[Live Webinar] Next-Level O11y: Why Every DevOps Team Needs a RUM Strategy Register today!

How to Optimize Your Elasticsearch Queries Using Pagination

  • Joanna Boetzkes
  • March 24, 2021
Share article
elasticsearch pagination

Consider for a moment that you are building a webpage that displays data stored in Elasticsearch. You have so much information in your index that your API Gateway cannot handle it all at once. What you’ll need to do is paginate your results so that the client can have a predictable amount of data returned each time.

Before paginating your results with your client, you will need to know how to paginate data in your backend storage. Most data storage solutions include functions enabling users to sort, filter, and paginate data. Elasticsearch is no different.

Your requirements and data structure will be crucial in deciding which method best suits your needs. Elasticsearch provides three ways of paginating data that are each useful: 

  • From/Size Pagination
  • Search After Pagination
  • Scroll Pagination

Let’s look at how these different types of pagination work:

From/Size Pagination

This Elasticsearch query shows how you can get the third page of data using from/size pagination. Assuming all the pages are 25 documents long, this search will return documents starting at the 50 and going to the 75.

The example below uses Elasticsearch’s search API that will look at all documents in the index. You could also filter or sort the records to keep the results consistent for viewing.

GET http://localhost:XXXX/your-index-name/_search

{

    "size": 25,

    "from": 50,

    "query": {

        "match_all": {}

    }

}

 

The Simplest to Implement

The simplest method of pagination uses the from and size parameters available in Elasticsearch’s search API. By default, from is 0 and size is 10, meaning if you don’t specify otherwise, Elasticsearch will return only the first ten results from your index. 

Change the from and size input values to get different pages of data. The from variable represents which document will start the page, and the size variable describes how many documents your search will return.

Great for Small Data Sets

If you have a large data set (more than 10,000 documents), from/size pagination is not ideal for you. You can use this up to 10,000 records without changes, and you can also increase this window to a higher number if you choose.

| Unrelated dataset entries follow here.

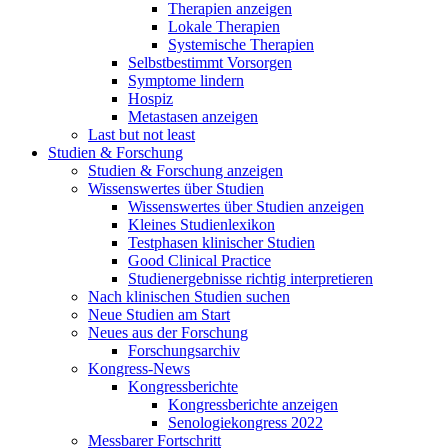
Therapien anzeigen
Lokale Therapien
Systemische Therapien
Selbstbestimmt Vorsorgen
Symptome lindern
Hospiz
Metastasen anzeigen
Last but not least
Studien & Forschung
Studien & Forschung anzeigen
Wissenswertes über Studien
Wissenswertes über Studien anzeigen
Kleines Studienlexikon
Testphasen klinischer Studien
Good Clinical Practice
Studienergebnisse richtig interpretieren
Nach klinischen Studien suchen
Neue Studien am Start
Neues aus der Forschung
Forschungsarchiv
Kongress-News
Kongressberichte
Kongressberichte anzeigen
Senologiekongress 2022
Messbarer Fortschritt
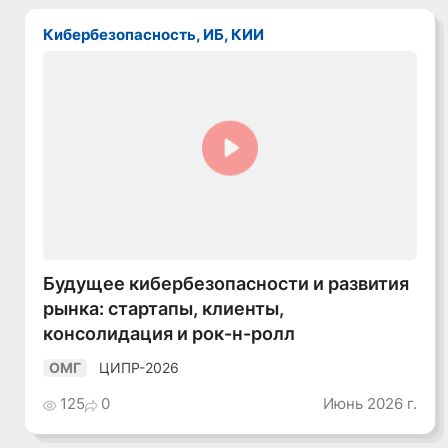
Кибербезопасность, ИБ, КИИ
Смотреть видео
Будущее кибербезопасности и развития
рынка: стартапы, клиенты,
консолидация и рок-н-ролл
ЦИПР-2026
ОМГ
125
0
Июнь 2026 г.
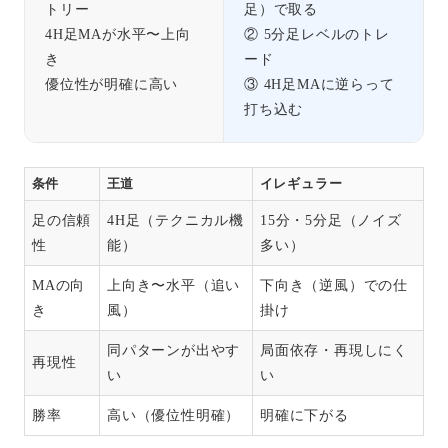
トリー
足）で取る
4H足MAが水平〜上向
② 5分足レベルのトレ
き
ード
優位性が明確に高い
③ 4H足MAに逆らって
打ち込む
条件
王道
イレギュラー
足の信頼
4H足（テクニカル機
15分・5分足（ノイズ
性
能）
多い）
MAの向
上向き〜水平（追い
下向き（逆風）での仕
き
風）
掛け
同パターンが出やす
局面依存・再現しにく
再現性
い
い
勝率
高い（優位性明確）
明確に下がる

However, this value is used as a safeguard to protect against degraded performance or even failures. Elasticsearch must load all the data from the requested documents and any documents from previous pages behind the scenes. These documents can span multiple shards in your Elasticsearch cluster as well. As you get deeper into your data set, the operations must grow in size, causing issues.

May Miss Returning Documents

If you have a constantly or unpredictably changing dataset, you do not want to use this Elasticsearch pagination method to return all data. When you update a document, Elasticsearch will reindex it, potentially causing a change in documents’ order.

The addition or removal of a document will also change which hits are adjacent in the index. Since from/size pagination relies on documents’ location in an index, the reordering will mean returning duplicates of some documents and missing others. If you are displaying data on your webpage, the pages won’t always contain the same data, leading to a poor user experience.

Scroll Pagination

To perform scroll pagination, you must first perform a search using Elasticsearch’s search API. The first search includes a parameter indicating that a scroll will take place. The results will include a ‘scroll_id’ along with the results of the search request. 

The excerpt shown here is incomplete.